Metro Kids Celebrate Summer with a Carnival

Hillis, Monroe students get a taste of the State Fair during a recent Metro Kids Carnival.

Hillis, Monroe students get a taste of the State Fair during a recent Metro Kids Carnival.

About a hundred kids attending two of the DMPS summer Metro Kids childcare sites got a great tune-up for next month’s state fair on Wednesday when the carnival came to Monroe Elementary.

Okay, there was no livestock or giant slide or any food on sticks, but there were plenty of other attractions that collectively made for a day-long detour off the beaten path of the same old field trips.

Besides the Monroe kids the bunch from Hillis just a couple of miles west on Hickman Road joined in the fun of a wide assortment of indoor/outdoor games and activities that turned the Monroe gymnasium and playground into a midway full of sideshows.

“We decided to use some of our field trip budget to collaborate on this event,” said Julie Fetters, the Metro Kids Site Supervisor at Hillis. “We have great field trips to pools and venues like the zoo but some of these kids have been in Metro for several years and we wanted to give them something different; a change of pace.”

So she and her counterpart at Monroe, Yolanda Shields, picked the brain of Greenwood Site Supervisor Kelly Moeller who had experience with a carnival of her own and recommended it.
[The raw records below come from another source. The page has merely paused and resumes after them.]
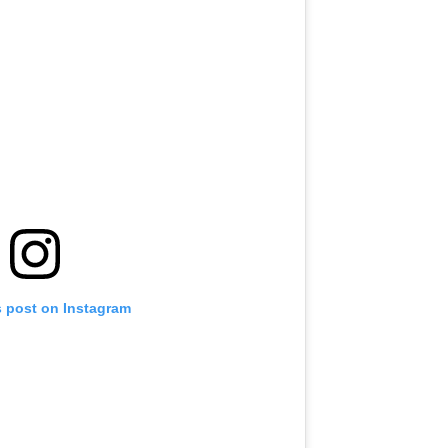
s post on Instagram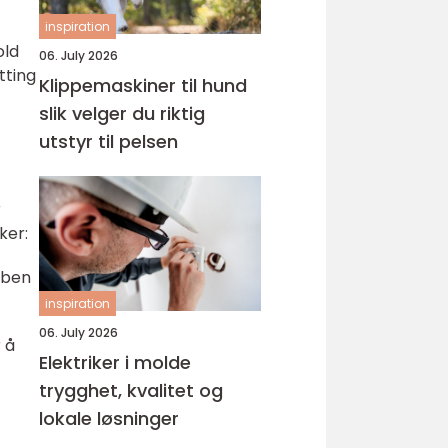
inspiration
old
06. July 2026
tting
Klippemaskiner til hund
slik velger du riktig
utstyr til pelsen
r
ker:
bben
inspiration
06. July 2026
r å
Elektriker i molde
trygghet, kvalitet og
lokale løsninger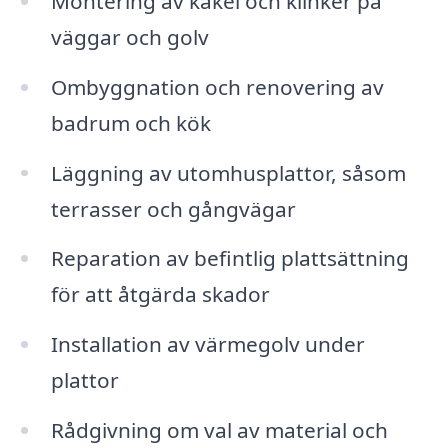
Montering av kakel och klinker på
väggar och golv
Ombyggnation och renovering av
badrum och kök
Läggning av utomhusplattor, såsom
terrasser och gångvägar
Reparation av befintlig plattsättning
för att åtgärda skador
Installation av värmegolv under
plattor
Rådgivning om val av material och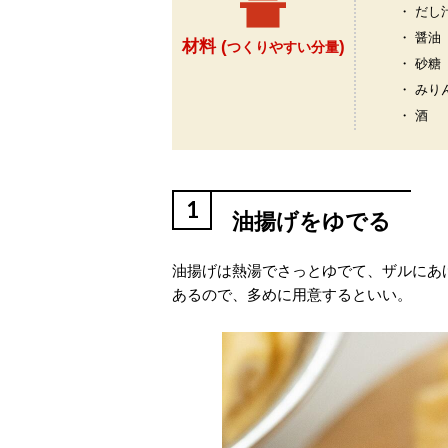
・ だし
・ 醤油
材料 (
)
つくりやすい分量
・ 砂糖
・ みり
・ 酒
1
油揚げをゆでる
油揚げは熱湯でさっとゆでて、ザルにあ
あるので、多めに用意するといい。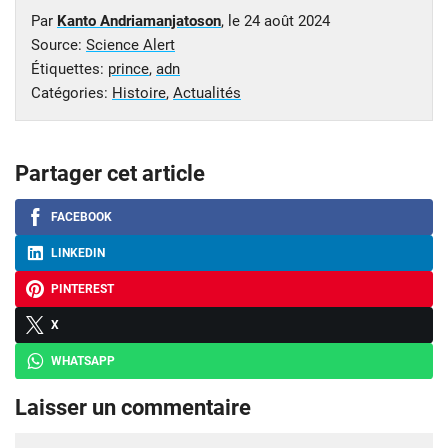
Par
Kanto Andriamanjatoson
, le
24 août 2024
Source:
Science Alert
Étiquettes:
prince
,
adn
Catégories:
Histoire
,
Actualités
Partager cet article
FACEBOOK
LINKEDIN
PINTEREST
X
WHATSAPP
Laisser un commentaire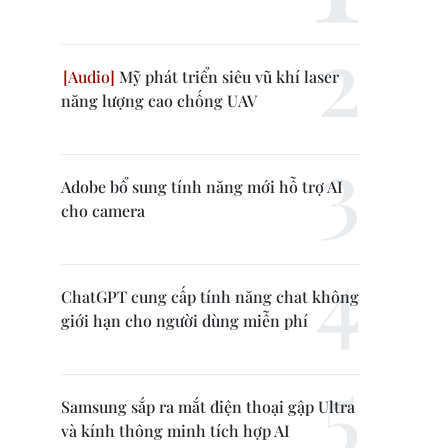
Mỹ phát triển siêu vũ khí laser
năng lượng cao chống UAV
Adobe bổ sung tính năng mới hỗ trợ AI
cho camera
ChatGPT cung cấp tính năng chat không
giới hạn cho người dùng miễn phí
Samsung sắp ra mắt điện thoại gập Ultra
và kính thông minh tích hợp AI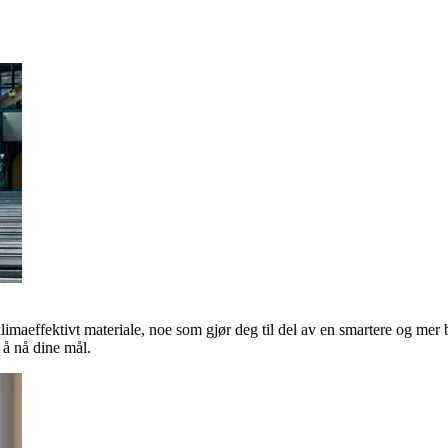
klimaeffektivt materiale, noe som gjør deg til del av en smartere og mer 
å nå dine mål.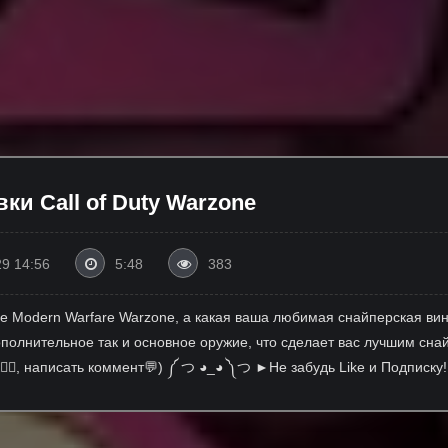
и Call of Duty Warzone
29 14:56
5:48
383
ре Modern Warfare Warzone, а какая ваша любимая снайперская ви
олнительное так и основное оружие, что сделает вас лучшим снайп
к👍🏻, написать коммент💬) ༼ つ ◕_◕ ༽つ ►Не забудь Like и Подпис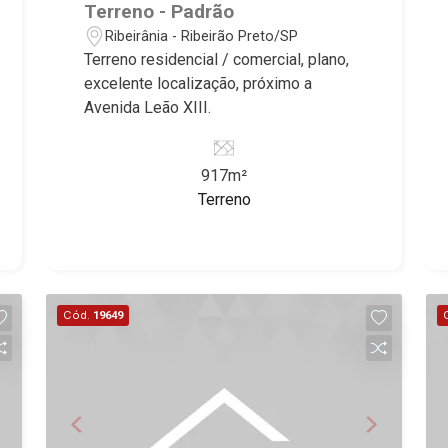
Terreno - Padrão
Ribeirânia - Ribeirão Preto/SP
Terreno residencial / comercial, plano,
excelente localização, próximo a
Avenida Leão XIII.
917m²
Terreno
Cód.
19649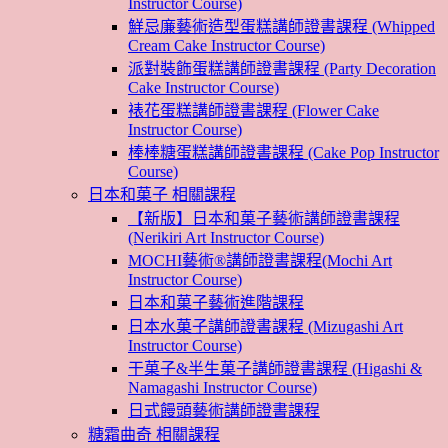
Instructor Course)
鮮忌廉藝術造型蛋糕講師證書課程 (Whipped
Cream Cake Instructor Course)
派對裝飾蛋糕講師證書課程 (Party Decoration
Cake Instructor Course)
裱花蛋糕講師證書課程 (Flower Cake
Instructor Course)
棒棒糖蛋糕講師證書課程 (Cake Pop Instructor
Course)
日本和菓子 相關課程
【新版】日本和菓子藝術講師證書課程
(Nerikiri Art Instructor Course)
MOCHI藝術®講師證書課程(Mochi Art
Instructor Course)
日本和菓子藝術進階課程
日本水菓子講師證書課程 (Mizugashi Art
Instructor Course)
干菓子&半生菓子講師證書課程 (Higashi &
Namagashi Instructor Course)
日式饅頭藝術講師證書課程
糖霜曲奇 相關課程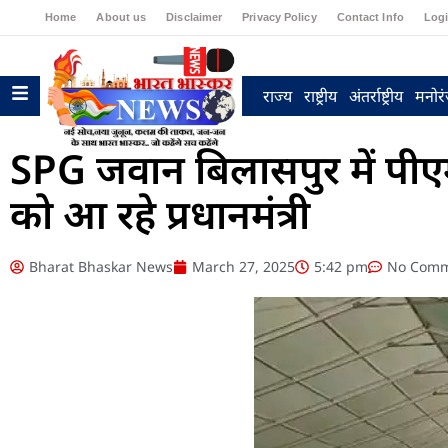
Home
About us
Disclaimer
Privacy Policy
Contact Info
Log
राज्य
राष्ट्रीय
अंतर्राष्ट्रीय
मनोर
SPG जवान बिलासपुर में पीएम
को आ रहे प्रधानमंत्री
Bharat Bhaskar News
March 27, 2025
5:42 pm
No Comm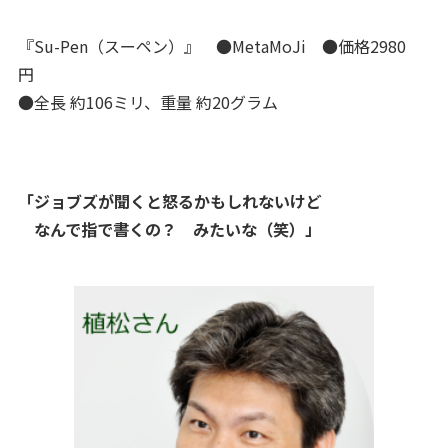
『Su-Pen（スーペン）』 ●MetaMoJi ●価格2980
円
●全長 約106ミリ、重量 約20グラム
「
ジョブズが聞くと怒るかもしれないけど
なんで指で書くの？ みたいな（笑）
」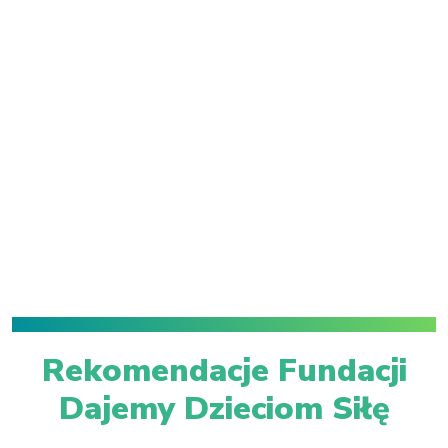
Rekomendacje Fundacji
Dajemy Dzieciom Siłę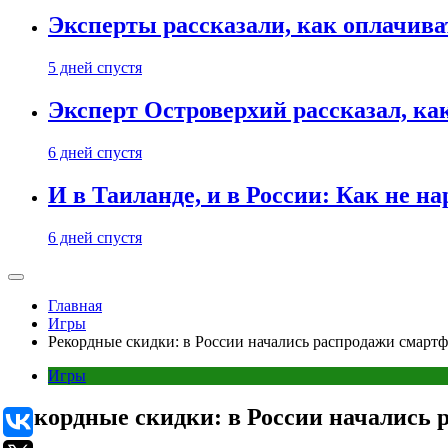
Эксперты рассказали, как оплачива
5 дней спустя
Эксперт Островерхий рассказал, ка
6 дней спустя
И в Таиланде, и в России: Как не н
6 дней спустя
Главная
Игры
Рекордные скидки: в России начались распродажи смартфо
Игры
Рекордные скидки: в России начались р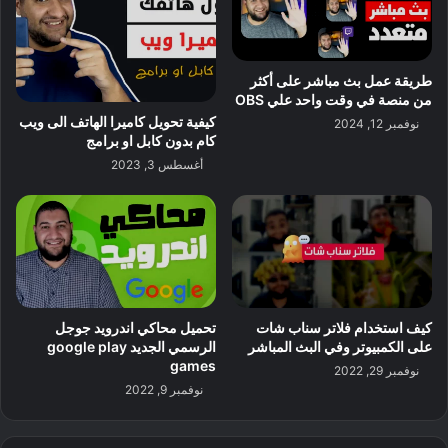
طريقة عمل بث مباشر على أكثر
من منصة في وقت واحد علي OBS
كيفية تحويل كاميرا الهاتف الى ويب
نوفمبر 12, 2024
كام بدون كابل او برامج
أغسطس 3, 2023
كيف استخدام فلاتر سناب شات
تحميل محاكي اندرويد جوجل
على الكمبيوتر وفي البث المباشر
الرسمي الجديد google play
games
نوفمبر 29, 2022
نوفمبر 9, 2022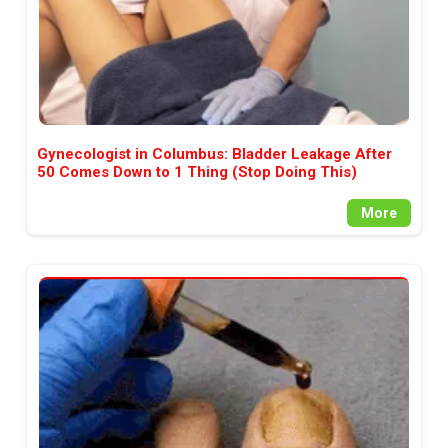
Gynecologist in Columbus: Bladder Leakage After
50 Comes Down to 1 Thing (Stop Doing This)
More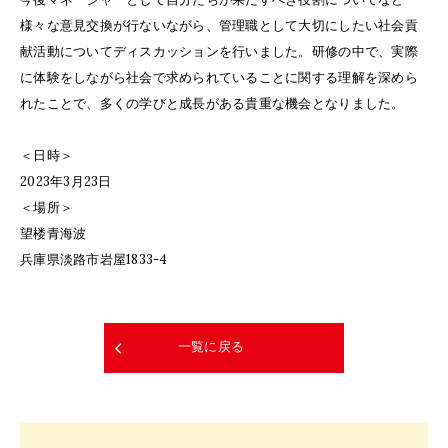
様々な意見交換が行ないながら、管理職として大切にしたい社会貢
献活動についてディスカッションを行いました。研修の中で、実際
に体験をしながら社会で求められていることに関する理解を深めら
れたことで、多くの学びと成長がある貴重な機会となりました。
＜日時＞
2023年3月23日
＜場所＞
望楼青海波
兵庫県淡路市岩屋1833-4
一覧に戻る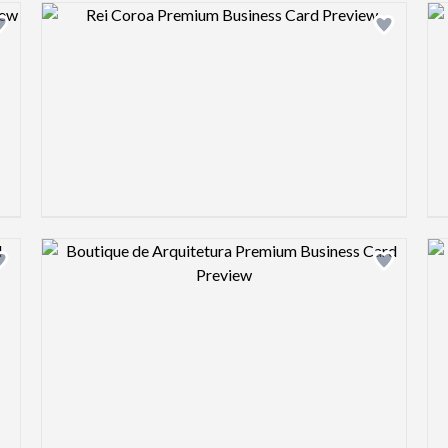
Design preview image
Design preview image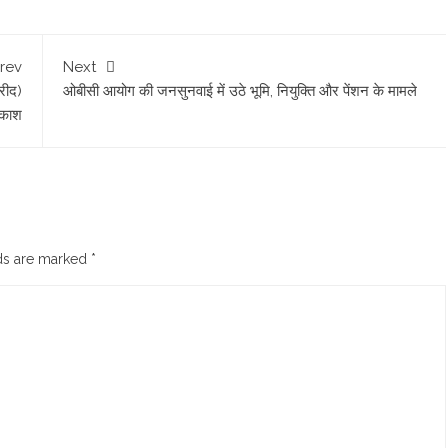
rev
Next
रीद)
ओबीसी आयोग की जनसुनवाई में उठे भूमि, नियुक्ति और पेंशन के मामले
वकाश
lds are marked
*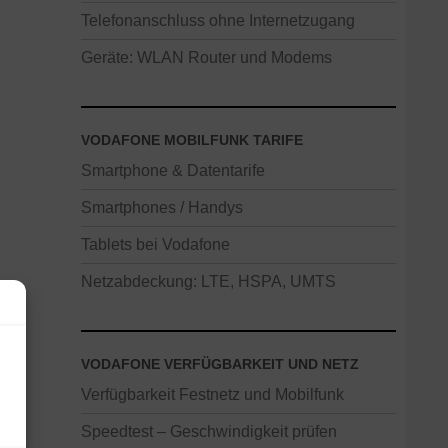
Telefonanschluss ohne Internetzugang
Geräte: WLAN Router und Modems
VODAFONE MOBILFUNK TARIFE
Smartphone & Datentarife
Smartphones / Handys
Tablets bei Vodafone
Netzabdeckung: LTE, HSPA, UMTS
VODAFONE VERFÜGBARKEIT UND NETZ
Verfügbarkeit Festnetz und Mobilfunk
Speedtest – Geschwindigkeit prüfen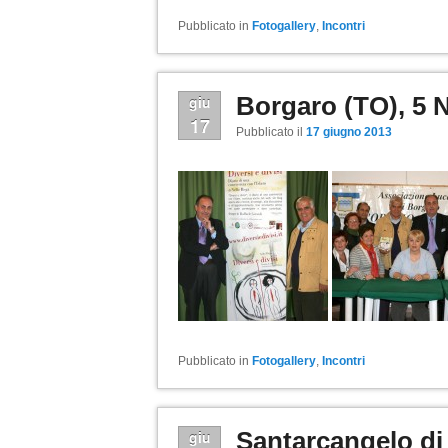
Pubblicato in
Fotogallery
,
Incontri
Borgaro (TO), 5
giu
17
Pubblicato il
17 giugno 2013
Pubblicato in
Fotogallery
,
Incontri
Santarcangelo d
giu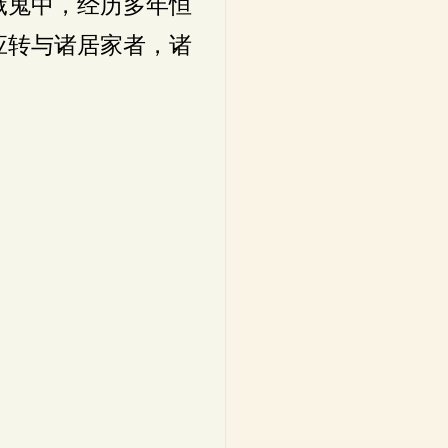
饿鬼中，经历多年恒
应转与诸居家者，诸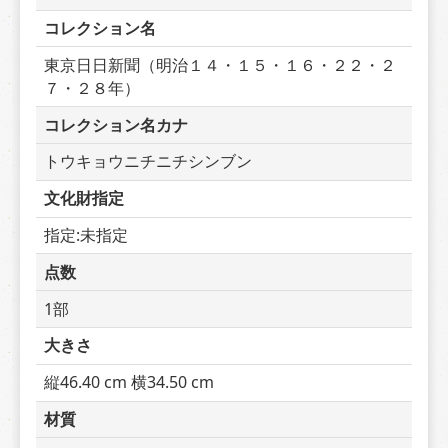
コレクション名
東京日日新聞（明治１４・１５・１６・２２・２
７・２８年）
コレクション名カナ
トウキョウニチニチシンブン
文化財指定
指定:未指定
点数
1部
大きさ
縦46.40 cm 横34.50 cm
材質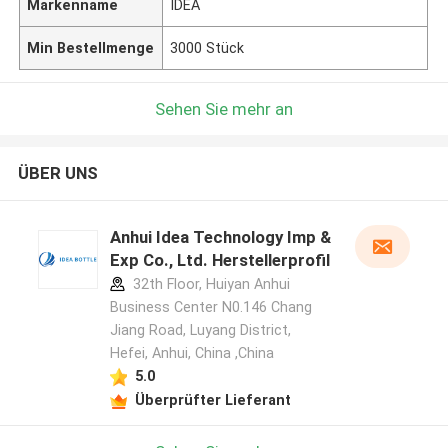
Markenname
IDEA
Min Bestellmenge
3000 Stück
Sehen Sie mehr an
ÜBER UNS
Anhui Idea Technology Imp &
Exp Co., Ltd. Herstellerprofil
32th Floor, Huiyan Anhui
Business Center N0.146 Chang
Jiang Road, Luyang District,
Hefei, Anhui, China ,China
5.0
Überprüfter Lieferant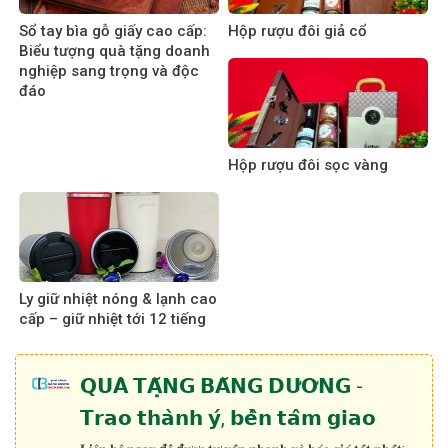
Sổ tay bìa gỗ giấy cao cấp:
Hộp rượu đôi giả cổ
Biểu tượng quà tặng doanh
nghiệp sang trọng và độc
đáo
Hộp rượu đôi sọc vàng
Ly giữ nhiệt nóng & lạnh cao
cấp – giữ nhiệt tới 12 tiếng
𝗤𝗨𝗔̀ 𝗧𝗔̣̆𝗡𝗚 𝗕𝗔̆𝗡𝗚 𝗗𝗨̛𝗢̛𝗡𝗚 -
𝗧𝗿𝗮𝗼 𝘁𝗵𝗮̀𝗻𝗵 𝘆́, 𝗯𝗲̂̀𝗻 𝘁𝗮̂𝗺 𝗴𝗶𝗮𝗼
She also had a sort of starter kit of leftover game boards, props and banners. Stir in rented ingredients like the inflatable “bounce house,” dunk tank and cotton candy and popcorn machines, some mild summer weather conditions, a hundred fun-loving kids and presto – “Hurry, hurry, step right up!”

According to Jane Bishop, the district’s Metro Kids Coordinator, there are a total of 470 kids being served this summer at nine sites. That’s served as opposed to merely being watched. Engaged might be another word, especially on Wednesday at Monroe.

Since the event was an all-day affair, from 9:00 AM – 5:30 PM, the cotton candy and popcorn didn’t start flowing until after lunch which featured pizza donated by Casey’s. Once the dunk tank was filled caregivers took turns at the mercy of their charges. Chants went up for a succession of sitting ducks. “Mister Nick, Mister Nick,” they clamored in unison, and Nick Black, a Class of 2014 Hoover alum and Metro Kids staffer, climbed into place and took several dousings for the team to the delight of the crowd.

Inside, face-painting was popular as ever. There was ring toss, a lucky wheel to spin, a variation of musical chairs, penny-pitching and lots, lots more. Unlike real carnival games of chance where prizes come about as easy as scratching off a winning lottery ticket, these games were what a casino might call “loose slots.” Winners were everywhere. Those brown bags the kids were all carrying weren’t sack lunches. They were swag bags.

One prize, though, was proving hard to come by. Anyone who managed to toss a ping pong ball into one of a tableful of rather small fishbowls would be going home with a real, live goldfish! As of mid-afternoon only one had been “caught.”

So on second thought there was some livestock after all.